In [19]:
import torch
import torch.nn.functional as F
from torch import nn
import pandas as pd
import matplotlib.pyplot as plt # for making figures
%matplotlib inline
%config InlineBackend.figure_format = 'retina'
from pprint import pprint

In [20]:
torch.__version__

'2.0.0+cu118'

In [21]:
device = torch.device("cuda" if torch.cuda.is_available() else "cpu")

In [22]:
device

device(type='cuda')

In [23]:
random_seed = 3

In [24]:
embedding_values = [5,10]
context_length_values = [5,7]

In [25]:
data = open('shakespeare2.txt', 'r').read()
data[:100]

'First Citizen:\nBefore we proceed any further, hear me speak.\n\nAll:\nSpeak, speak.\n\nFirst Citizen:\nYou'

In [26]:
data[:10]

'First Citi'

In [27]:
unique_chars = list(set(''.join(data)))
unique_chars.sort()
to_string = {i:ch for i, ch in enumerate(unique_chars)}
to_int = {ch:i for i, ch in enumerate(unique_chars)}
to_string, to_int

({0: '\n',
  1: ' ',
  2: '!',
  3: '$',
  4: '&',
  5: "'",
  6: ',',
  7: '-',
  8: '.',
  9: '3',
  10: ':',
  11: ';',
  12: '?',
  13: 'A',
  14: 'B',
  15: 'C',
  16: 'D',
  17: 'E',
  18: 'F',
  19: 'G',
  20: 'H',
  21: 'I',
  22: 'J',
  23: 'K',
  24: 'L',
  25: 'M',
  26: 'N',
  27: 'O',
  28: 'P',
  29: 'Q',
  30: 'R',
  31: 'S',
  32: 'T',
  33: 'U',
  34: 'V',
  35: 'W',
  36: 'X',
  37: 'Y',
  38: 'Z',
  39: 'a',
  40: 'b',
  41: 'c',
  42: 'd',
  43: 'e',
  44: 'f',
  45: 'g',
  46: 'h',
  47: 'i',
  48: 'j',
  49: 'k',
  50: 'l',
  51: 'm',
  52: 'n',
  53: 'o',
  54: 'p',
  55: 'q',
  56: 'r',
  57: 's',
  58: 't',
  59: 'u',
  60: 'v',
  61: 'w',
  62: 'x',
  63: 'y',
  64: 'z'},
 {'\n': 0,
  ' ': 1,
  '!': 2,
  '$': 3,
  '&': 4,
  "'": 5,
  ',': 6,
  '-': 7,
  '.': 8,
  '3': 9,
  ':': 10,
  ';': 11,
  '?': 12,
  'A': 13,
  'B': 14,
  'C': 15,
  'D': 16,
  'E': 17,
  'F': 18,
  'G': 19,
  'H': 20,
  'I': 21,
  'J': 22,
  'K': 23,
  'L': 24,
  'M': 25,
  'N': 26,
  'O'

In [28]:
def get_tensors(block_size):
    X, Y = [], []
    for i in range(0, len(data)-block_size, 1):
        X.append([to_int[ch] for ch in data[i:i+block_size]])
        Y.append(to_int[data[i+block_size]])
    X = torch.tensor(X)
    Y = torch.tensor(Y)
    return X,Y


In [29]:
tensors_dict = {}
for context_length in context_length_values:
    tensors_dict[context_length] = get_tensors(context_length)
    print(context_length, tensors_dict[context_length][0].shape, tensors_dict[context_length][1].shape)

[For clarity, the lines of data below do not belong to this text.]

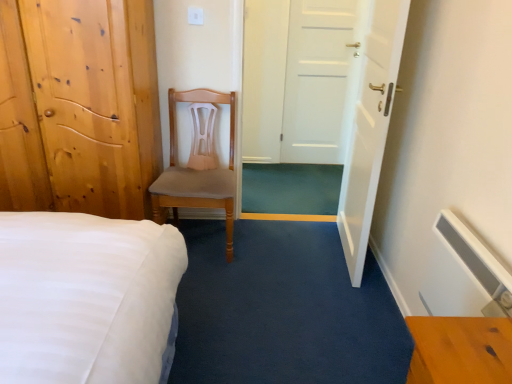 Describe the element at coordinates (316, 80) in the screenshot. The image size is (512, 384). I see `white matte door at center, which appears as the 2th door when viewed from the right` at that location.

The width and height of the screenshot is (512, 384). In order to click on white matte door at center, arranged as the 2th door when viewed from the left in this screenshot , I will do `click(316, 80)`.

The width and height of the screenshot is (512, 384). Describe the element at coordinates (198, 171) in the screenshot. I see `light brown wood chair at center` at that location.

The width and height of the screenshot is (512, 384). I want to click on white matte door at center, arranged as the 2th door when viewed from the left, so point(316,80).

Measure the distance from light brown wood chair at center to white matte door at center, arranged as the 2th door when viewed from the left.

light brown wood chair at center is 1.45 meters from white matte door at center, arranged as the 2th door when viewed from the left.

From a real-world perspective, which object stands above the other?

white matte door at center, arranged as the 2th door when viewed from the left, from a real-world perspective.

Image resolution: width=512 pixels, height=384 pixels. What are the coordinates of `door that is the 1st one when counting rightward from the light brown wood chair at center` in the screenshot? It's located at (316, 80).

Which of these two, light brown wooden door at left, which is the first door from left to right, or light brown wood chair at center, stands taller?

light brown wooden door at left, which is the first door from left to right, is taller.

Is the depth of light brown wooden door at left, which is the first door from left to right, less than that of light brown wood chair at center?

Yes, it is.

You are a GUI agent. You are given a task and a screenshot of the screen. Output one action in this format:
    pyautogui.click(x=<x>, y=<y>)
    Task: Click on the door that is the 2nd object located in front of the light brown wood chair at center
    The height and width of the screenshot is (384, 512).
    Given the screenshot: What is the action you would take?
    pyautogui.click(x=96, y=101)

Is light brown wooden door at left, the third door positioned from the right, positioned beyond the bounds of light brown wood chair at center?

Yes, light brown wooden door at left, the third door positioned from the right, is located beyond the bounds of light brown wood chair at center.

Consider the image. Considering the relative sizes of light brown wood chair at center and white glossy door at center, placed as the first door when sorted from right to left, in the image provided, is light brown wood chair at center smaller than white glossy door at center, placed as the first door when sorted from right to left,?

Incorrect, light brown wood chair at center is not smaller in size than white glossy door at center, placed as the first door when sorted from right to left.

Is light brown wood chair at center positioned with its back to white glossy door at center, placed as the first door when sorted from right to left?

No.

From the image's perspective, between light brown wood chair at center and white glossy door at center, placed as the first door when sorted from right to left, which one is located above?

white glossy door at center, placed as the first door when sorted from right to left, appears higher in the image.

Considering the positions of objects light brown wood chair at center and white glossy door at center, placed as the first door when sorted from right to left, in the image provided, who is more to the left, light brown wood chair at center or white glossy door at center, placed as the first door when sorted from right to left,?

light brown wood chair at center is more to the left.

Which door is the 2nd one when counting from the back of the light brown wooden door at left, the third door positioned from the right? Please provide its 2D coordinates.

[(316, 80)]

Is point (119, 186) less distant than point (303, 11)?

That is True.

Is light brown wooden door at left, which is the first door from left to right, at the left side of white matte door at center, arranged as the 2th door when viewed from the left?

Correct, you'll find light brown wooden door at left, which is the first door from left to right, to the left of white matte door at center, arranged as the 2th door when viewed from the left.

From a real-world perspective, relative to white matte door at center, which appears as the 2th door when viewed from the right, is white glossy door at center, placed as the first door when sorted from right to left, vertically above or below?

In terms of real-world spatial position, white glossy door at center, placed as the first door when sorted from right to left, is above white matte door at center, which appears as the 2th door when viewed from the right.

The height and width of the screenshot is (384, 512). Identify the location of door behind the white glossy door at center, placed as the first door when sorted from right to left. (316, 80).

Can you confirm if white glossy door at center, the 3th door viewed from the left, is thinner than white matte door at center, arranged as the 2th door when viewed from the left?

In fact, white glossy door at center, the 3th door viewed from the left, might be wider than white matte door at center, arranged as the 2th door when viewed from the left.

Is point (360, 39) positioned behind point (303, 21)?

No, (360, 39) is closer to viewer.

Are white glossy door at center, the 3th door viewed from the left, and light brown wood chair at center located far from each other?

No, white glossy door at center, the 3th door viewed from the left, is not far from light brown wood chair at center.

Could you measure the distance between white glossy door at center, placed as the first door when sorted from right to left, and light brown wood chair at center?

They are 33.72 inches apart.

Does point (404, 27) appear closer or farther from the camera than point (230, 129)?

Point (404, 27) appears to be closer to the viewer than point (230, 129).

From a real-world perspective, who is located higher, white glossy door at center, placed as the first door when sorted from right to left, or light brown wood chair at center?

white glossy door at center, placed as the first door when sorted from right to left, is physically above.

Is the depth of white matte door at center, arranged as the 2th door when viewed from the left, greater than that of light brown wood chair at center?

Yes, it is.

From the image's perspective, is white matte door at center, which appears as the 2th door when viewed from the right, above or below light brown wood chair at center?

white matte door at center, which appears as the 2th door when viewed from the right, is situated higher than light brown wood chair at center in the image.

Is white matte door at center, arranged as the 2th door when viewed from the left, facing away from light brown wood chair at center?

No, light brown wood chair at center is not at the back of white matte door at center, arranged as the 2th door when viewed from the left.

Does white matte door at center, which appears as the 2th door when viewed from the right, have a lesser width compared to light brown wood chair at center?

Yes, white matte door at center, which appears as the 2th door when viewed from the right, is thinner than light brown wood chair at center.

The height and width of the screenshot is (384, 512). Find the location of `chair that appears in front of the white matte door at center, which appears as the 2th door when viewed from the right`. chair that appears in front of the white matte door at center, which appears as the 2th door when viewed from the right is located at coordinates (198, 171).

Where is `chair lying behind the light brown wooden door at left, the third door positioned from the right`? chair lying behind the light brown wooden door at left, the third door positioned from the right is located at coordinates 198,171.

Looking at the image, which one is located further to light brown wood chair at center, white matte door at center, arranged as the 2th door when viewed from the left, or light brown wooden door at left, which is the first door from left to right?

Based on the image, white matte door at center, arranged as the 2th door when viewed from the left, appears to be further to light brown wood chair at center.

Estimate the real-world distances between objects in this image. Which object is closer to light brown wooden door at left, the third door positioned from the right, light brown wood chair at center or white glossy door at center, the 3th door viewed from the left?

Based on the image, light brown wood chair at center appears to be nearer to light brown wooden door at left, the third door positioned from the right.

Based on their spatial positions, is white glossy door at center, placed as the first door when sorted from right to left, or light brown wooden door at left, the third door positioned from the right, further from white matte door at center, which appears as the 2th door when viewed from the right?

The object further to white matte door at center, which appears as the 2th door when viewed from the right, is light brown wooden door at left, the third door positioned from the right.

From the image, which object appears to be nearer to light brown wood chair at center, white glossy door at center, the 3th door viewed from the left, or light brown wooden door at left, which is the first door from left to right?

light brown wooden door at left, which is the first door from left to right, lies closer to light brown wood chair at center than the other object.

Based on their spatial positions, is light brown wood chair at center or white matte door at center, arranged as the 2th door when viewed from the left, further from light brown wooden door at left, the third door positioned from the right?

white matte door at center, arranged as the 2th door when viewed from the left, lies further to light brown wooden door at left, the third door positioned from the right, than the other object.

Estimate the real-world distances between objects in this image. Which object is closer to light brown wood chair at center, white matte door at center, arranged as the 2th door when viewed from the left, or white glossy door at center, the 3th door viewed from the left?

white glossy door at center, the 3th door viewed from the left, lies closer to light brown wood chair at center than the other object.

Based on their spatial positions, is white glossy door at center, the 3th door viewed from the left, or white matte door at center, which appears as the 2th door when viewed from the right, further from light brown wooden door at left, the third door positioned from the right?

Based on the image, white matte door at center, which appears as the 2th door when viewed from the right, appears to be further to light brown wooden door at left, the third door positioned from the right.

In the scene shown: Based on their spatial positions, is light brown wooden door at left, the third door positioned from the right, or light brown wood chair at center closer to white matte door at center, arranged as the 2th door when viewed from the left?

The object closer to white matte door at center, arranged as the 2th door when viewed from the left, is light brown wood chair at center.

Where is `chair located between light brown wooden door at left, which is the first door from left to right, and white matte door at center, which appears as the 2th door when viewed from the right, in the depth direction`? This screenshot has height=384, width=512. chair located between light brown wooden door at left, which is the first door from left to right, and white matte door at center, which appears as the 2th door when viewed from the right, in the depth direction is located at coordinates (198, 171).

Find the location of `chair between light brown wooden door at left, the third door positioned from the right, and white glossy door at center, placed as the first door when sorted from right to left, from left to right`. chair between light brown wooden door at left, the third door positioned from the right, and white glossy door at center, placed as the first door when sorted from right to left, from left to right is located at coordinates (198, 171).

Where is `chair located between white glossy door at center, placed as the first door when sorted from right to left, and white matte door at center, arranged as the 2th door when viewed from the left, in the depth direction`? The image size is (512, 384). chair located between white glossy door at center, placed as the first door when sorted from right to left, and white matte door at center, arranged as the 2th door when viewed from the left, in the depth direction is located at coordinates (198, 171).

This screenshot has height=384, width=512. Find the location of `door positioned between light brown wooden door at left, the third door positioned from the right, and white matte door at center, which appears as the 2th door when viewed from the right, from near to far`. door positioned between light brown wooden door at left, the third door positioned from the right, and white matte door at center, which appears as the 2th door when viewed from the right, from near to far is located at coordinates (368, 122). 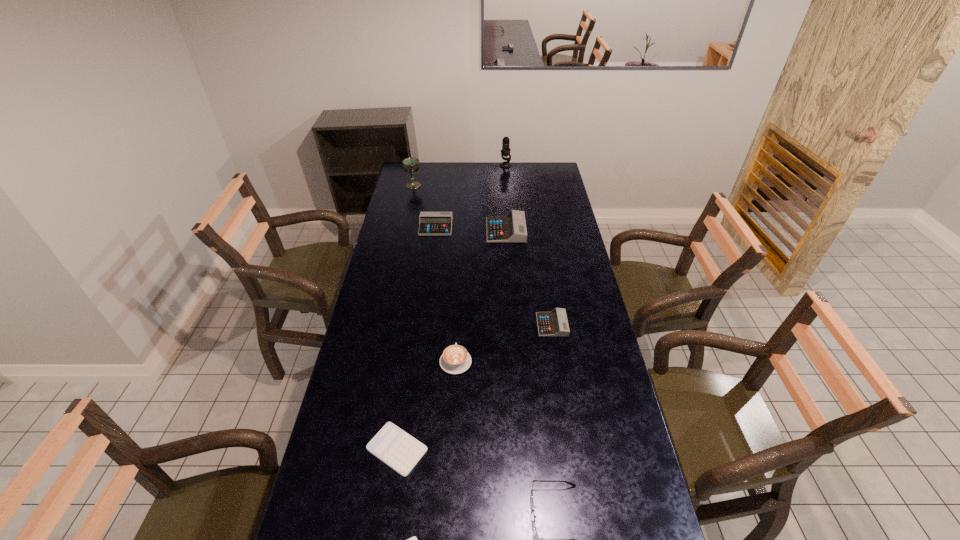 Identify the location of the third tallest calculator. (550, 324).

Locate an element on the screen. The height and width of the screenshot is (540, 960). the fourth tallest calculator is located at coordinates (399, 450).

This screenshot has width=960, height=540. What are the coordinates of `the second nearest calculator` in the screenshot? It's located at (399, 450).

Identify the location of free point located 0.350m on the left of the tallest object. (440, 166).

I want to click on free spot located 0.160m on the back of the chalice, so click(418, 167).

Identify the location of free location located 0.380m on the back of the biggest gray calculator. The image size is (960, 540). click(502, 180).

The height and width of the screenshot is (540, 960). Identify the location of blank area located 0.090m on the back of the second smallest gray calculator. [439, 208].

The width and height of the screenshot is (960, 540). Identify the location of blank space located 0.230m on the side of the cappuccino with the handle. (459, 302).

This screenshot has width=960, height=540. I want to click on free space located 0.400m on the side of the cappuccino with the handle, so pos(460,274).

Where is `vacant position located 0.310m on the side of the cappuccino with the handle`? This screenshot has height=540, width=960. vacant position located 0.310m on the side of the cappuccino with the handle is located at coordinates (459, 288). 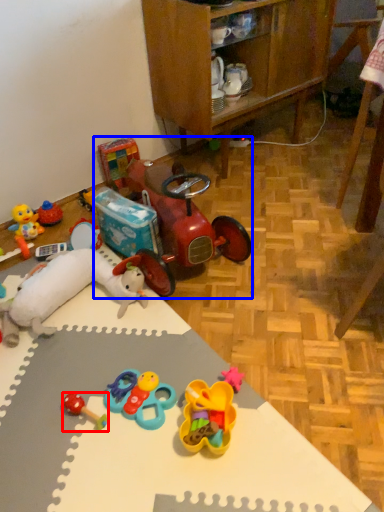 Question: Which of the following is the farthest to the observer, toy (highlighted by a red box) or toy car (highlighted by a blue box)?

Choices:
 (A) toy
 (B) toy car

Answer: (B) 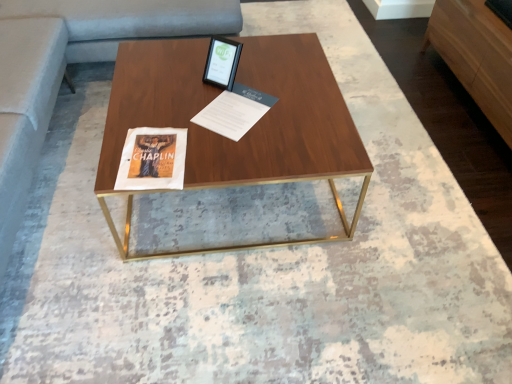 What is the approximate width of matte black tablet at upper center?

4.31 inches.

The height and width of the screenshot is (384, 512). Describe the element at coordinates (247, 132) in the screenshot. I see `walnut wood coffee table at center` at that location.

What do you see at coordinates (234, 111) in the screenshot? I see `white paper at center` at bounding box center [234, 111].

This screenshot has width=512, height=384. What are the coordinates of `light brown wood dresser at right` in the screenshot? It's located at (x=476, y=55).

From a real-world perspective, is light brown wood dresser at right above or below white paper at center?

Clearly, from a real-world perspective, light brown wood dresser at right is below white paper at center.

Is light brown wood dresser at right directly adjacent to white paper at center?

No, light brown wood dresser at right is not touching white paper at center.

Looking at this image, does light brown wood dresser at right have a greater width compared to white paper at center?

Indeed, light brown wood dresser at right has a greater width compared to white paper at center.

Considering their positions, is light brown wood dresser at right located in front of or behind white paper at center?

Clearly, light brown wood dresser at right is behind white paper at center.

Is matte black tablet at upper center in front of or behind white paper at center in the image?

In the image, matte black tablet at upper center appears behind white paper at center.

From the image's perspective, is matte black tablet at upper center located beneath white paper at center?

No, from the image's perspective, matte black tablet at upper center is not below white paper at center.

Are matte black tablet at upper center and white paper at center located far from each other?

No, there isn't a large distance between matte black tablet at upper center and white paper at center.

Considering the relative sizes of matte black tablet at upper center and walnut wood coffee table at center in the image provided, is matte black tablet at upper center thinner than walnut wood coffee table at center?

Indeed, matte black tablet at upper center has a lesser width compared to walnut wood coffee table at center.

From a real-world perspective, does matte black tablet at upper center stand above walnut wood coffee table at center?

Yes, from a real-world perspective, matte black tablet at upper center is above walnut wood coffee table at center.

Is matte black tablet at upper center located outside walnut wood coffee table at center?

Yes.

Considering the sizes of objects walnut wood coffee table at center and white paper at center in the image provided, who is thinner, walnut wood coffee table at center or white paper at center?

white paper at center.

From a real-world perspective, does walnut wood coffee table at center sit lower than white paper at center?

Yes.

Is point (140, 70) positioned before point (225, 92)?

No, it is behind (225, 92).

Find the location of `magazine on the right of walnut wood coffee table at center`. magazine on the right of walnut wood coffee table at center is located at coordinates (234, 111).

Visually, is light brown wood dresser at right positioned to the left or to the right of walnut wood coffee table at center?

Based on their positions, light brown wood dresser at right is located to the right of walnut wood coffee table at center.

Locate an element on the screen. The width and height of the screenshot is (512, 384). coffee table beneath the light brown wood dresser at right (from a real-world perspective) is located at coordinates (247, 132).

Considering the sizes of light brown wood dresser at right and walnut wood coffee table at center in the image, is light brown wood dresser at right wider or thinner than walnut wood coffee table at center?

light brown wood dresser at right is thinner than walnut wood coffee table at center.

Which is behind, point (249, 96) or point (207, 81)?

Positioned behind is point (207, 81).

Consider the image. Considering the sizes of objects white paper at center and matte black tablet at upper center in the image provided, who is wider, white paper at center or matte black tablet at upper center?

white paper at center is wider.

Is white paper at center aimed at matte black tablet at upper center?

No, white paper at center is not oriented towards matte black tablet at upper center.

From a real-world perspective, is white paper at center under walnut wood coffee table at center?

No, from a real-world perspective, white paper at center is not beneath walnut wood coffee table at center.

Is white paper at center oriented away from walnut wood coffee table at center?

Yes, white paper at center is positioned with its back facing walnut wood coffee table at center.

Is white paper at center inside the boundaries of walnut wood coffee table at center, or outside?

white paper at center fits inside walnut wood coffee table at center.

Where is `magazine below the light brown wood dresser at right (from the image's perspective)`? The width and height of the screenshot is (512, 384). magazine below the light brown wood dresser at right (from the image's perspective) is located at coordinates [234, 111].

Where is `tablet computer that appears on the left of white paper at center`? The image size is (512, 384). tablet computer that appears on the left of white paper at center is located at coordinates (222, 62).

From the image, which object appears to be farther from light brown wood dresser at right, walnut wood coffee table at center or matte black tablet at upper center?

matte black tablet at upper center lies further to light brown wood dresser at right than the other object.

From the image, which object appears to be farther from walnut wood coffee table at center, light brown wood dresser at right or matte black tablet at upper center?

Based on the image, light brown wood dresser at right appears to be further to walnut wood coffee table at center.

From the picture: From the image, which object appears to be farther from white paper at center, walnut wood coffee table at center or light brown wood dresser at right?

light brown wood dresser at right lies further to white paper at center than the other object.

Consider the image. Based on their spatial positions, is light brown wood dresser at right or walnut wood coffee table at center closer to matte black tablet at upper center?

Based on the image, walnut wood coffee table at center appears to be nearer to matte black tablet at upper center.

Based on their spatial positions, is matte black tablet at upper center or white paper at center closer to walnut wood coffee table at center?

The object closer to walnut wood coffee table at center is white paper at center.

Consider the image. Estimate the real-world distances between objects in this image. Which object is further from matte black tablet at upper center, white paper at center or light brown wood dresser at right?

light brown wood dresser at right lies further to matte black tablet at upper center than the other object.

Considering their positions, is walnut wood coffee table at center positioned closer to light brown wood dresser at right than white paper at center?

Among the two, walnut wood coffee table at center is located nearer to light brown wood dresser at right.

Which object lies further to the anchor point matte black tablet at upper center, white paper at center or walnut wood coffee table at center?

walnut wood coffee table at center lies further to matte black tablet at upper center than the other object.

This screenshot has height=384, width=512. In order to click on coffee table between matte black tablet at upper center and light brown wood dresser at right from left to right in this screenshot , I will do `click(247, 132)`.

Locate an element on the screen. This screenshot has height=384, width=512. magazine located between walnut wood coffee table at center and light brown wood dresser at right in the left-right direction is located at coordinates (234, 111).

Image resolution: width=512 pixels, height=384 pixels. I want to click on magazine between matte black tablet at upper center and walnut wood coffee table at center in the vertical direction, so click(234, 111).

In order to click on magazine located between matte black tablet at upper center and light brown wood dresser at right in the left-right direction in this screenshot , I will do 234,111. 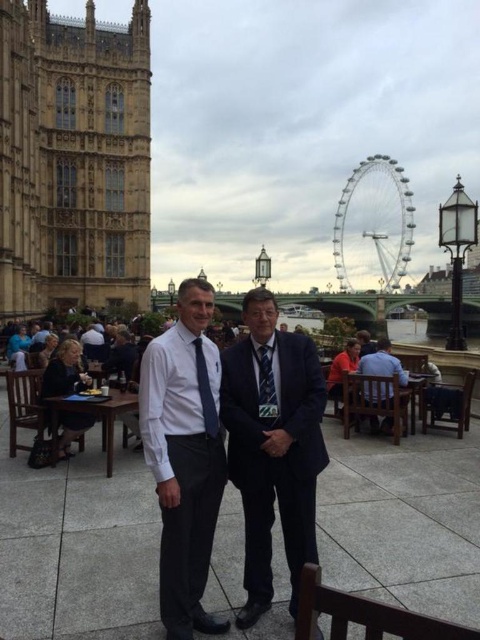 Is point (206, 509) less distant than point (274, 406)?

That is True.

Which is more to the right, white shirt at center or patterned silk tie at center?

patterned silk tie at center

Who is more distant from viewer, (159, 449) or (263, 388)?

The point (263, 388) is more distant.

Identify the location of white shirt at center. The width and height of the screenshot is (480, 640). (184, 456).

Who is shorter, blue shirt at lower right or blue silk tie at center?

blue silk tie at center is shorter.

Is blue shirt at lower right smaller than blue silk tie at center?

No, blue shirt at lower right is not smaller than blue silk tie at center.

Identify the location of blue shirt at lower right. The image size is (480, 640). (383, 364).

At what (x,y) coordinates should I click in order to perform the action: click on blue shirt at lower right. Please return your answer as a coordinate pair (x, y). This screenshot has height=640, width=480. Looking at the image, I should click on (383, 364).

Does dark blue suit at center appear over blue shirt at lower right?

Actually, dark blue suit at center is below blue shirt at lower right.

Between point (292, 484) and point (392, 364), which one is positioned behind?

The point (392, 364) is behind.

Locate an element on the screen. dark blue suit at center is located at coordinates (x=273, y=449). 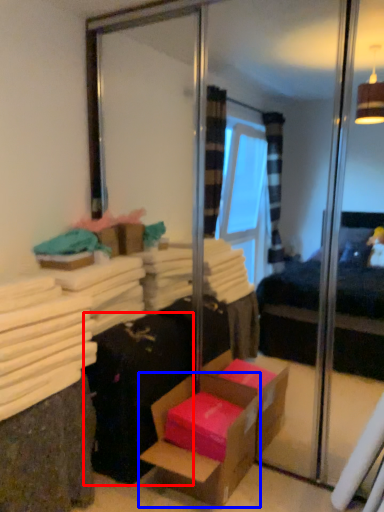 Question: Which point is further to the camera, luggage (highlighted by a red box) or box (highlighted by a blue box)?

Choices:
 (A) luggage
 (B) box

Answer: (A)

5 torch.Size([1115389, 5]) torch.Size([1115389])
7 torch.Size([1115387, 7]) torch.Size([1115387])


In [30]:
embedding_dict = {}
for embedding in embedding_values:
    embedding_dict[embedding] = nn.Embedding(len(to_string), embedding)
    print(embedding, embedding_dict[embedding].weight.shape)

5 torch.Size([65, 5])
10 torch.Size([65, 10])


In [31]:
class NextChar(nn.Module):
  def __init__(self, block_size, vocab_size, emb_dim, hidden_dims):
    super().__init__()
    self.emb = nn.Embedding(vocab_size, emb_dim)
    self.lin1 = nn.Linear(block_size * emb_dim, hidden_dims[0])
    self.lin2 = nn.Linear(hidden_dims[0], hidden_dims[1])
    self.lin3 = nn.Linear(hidden_dims[1], vocab_size)

  def forward(self, x):
    x = self.emb(x)
    x = x.view(x.shape[0], -1)
    x = torch.sin(self.lin1(x))
    x = torch.sin(self.lin2(x))
    x = self.lin3(x)
    return x

In [32]:
model_dict = {}
for context_length in context_length_values:
    for embedding in embedding_values:
        model_dict[(context_length, embedding)] = NextChar(context_length, len(to_string), embedding, [64, 64])
        model_dict[(context_length, embedding)].to(device)
        # print(context_length, embedding, model_dict[(context_length, embedding)])

In [33]:
# Generate names from untrained model
g = torch.Generator()
g.manual_seed(random_seed)
torch.manual_seed(random_seed)
def generate_name(model,sentence, itos, stoi, block_size, max_len=10):
    original_sentence = sentence
    if len(sentence) < block_size:
        sentence = " " * (block_size - len(sentence)) + sentence
    using_for_predicction = sentence[-block_size:].lower()
    context = [stoi[word] for word in using_for_predicction]
    prediction = ""
    for i in range(max_len):
        x = torch.tensor(context).view(1, -1).to(device)
        y_pred = model(x)
        ix = torch.distributions.categorical.Categorical(logits=y_pred).sample().item()
        ch = itos[ix]
        prediction += ch
        context = context[1:] + [ix]

    return original_sentence + prediction


In [34]:
# Train the model

for context_length in context_length_values:
    for embedding in embedding_values:
        model = model_dict[(context_length, embedding)]
        X, Y = tensors_dict[context_length]
        loss_fn = nn.CrossEntropyLoss()
        opt = torch.optim.AdamW(model.parameters(), lr=0.01)
        import time
        # Mini-batch training
        batch_size = 4096
        print_every = 100
        elapsed_time = []
        for epoch in range(200):
            start_time = time.time()
            for i in range(0, X.shape[0], batch_size):
                x = X[i:i+batch_size].to(device)
                y = Y[i:i+batch_size].to(device)
                y_pred = model(x)
                loss = loss_fn(y_pred, y)
                loss.backward()
                opt.step()
                opt.zero_grad()
            end_time = time.time()
            elapsed_time.append(end_time - start_time)
            if epoch % print_every == 0:
                print(f"context_length = {context_length}, dimension = {embedding},epoch = {epoch}, loss = {loss.item()}")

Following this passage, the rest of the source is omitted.